Closed uiur closed 5 years ago
@uiureo Thank you for the detailed information. We will look into this.
I have the same Segmentation fault error. It only occurs when I add the stackdriver
. Our app is running on Puma, with Ruby 2.5.1 on GKE.
Full log here: https://gist.github.com/lucaong/63e815c05b0db59618baebed56b4616b
Interestingly, we run two different kubernetes deployments of the same app, one is the web application and the other is the background job workers. Only the latter seem to be affected by this.
Also, but possibly unrelated, close to the segfault we observe often multiple times these errors too:
E ruby: ../nptl/pthread_mutex_lock.c:352: __pthread_mutex_lock_full: Assertion `INTERNAL_SYSCALL_ERRNO (e, __err) != ESRCH || !robust' failed.

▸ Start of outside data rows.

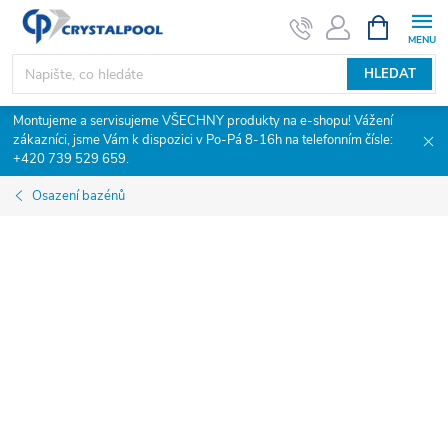
Přejít
NÁKUPNÍ
KOŠÍK
na
obsah
HLEDAT
Montujeme a servisujeme VŠECHNY produkty na e-shopu! Vážení
zákazníci, jsme Vám k dispozici v Po-Pá 8-16h na telefonním čísle:
+420 739 529 659.
Osazení bazénů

Possibly related to https://github.com/protocolbuffers/protobuf/issues/4460
There is no mention of protobuf
in the stacktrace, but the chain of methods that get called when /google-cloud-logging-1.5.4/lib/google/cloud/logging/async_writer.rb:322
calls MonitorMixin::ConditionVariable#broadcast
and wakes up awaiting threads ends up calling this: https://github.com/googleapis/google-cloud-ruby/blob/master/google-cloud-logging/lib/google/cloud/logging/v2/logging_service_v2_client.rb#L395
, which uses protobuf from Google::Gax
same here, on puma with the same ruby and rails versions
@uiureo @lucaong @fruwe I've been asked to look into this more and am wondering if we can get more information about when you see this. Is this segfault happening immediately on app start? Or does it happen after the app has been running? How often do you see this segfault? How heavy is your app being run when you see this? How many threads/workers are you running when you see this?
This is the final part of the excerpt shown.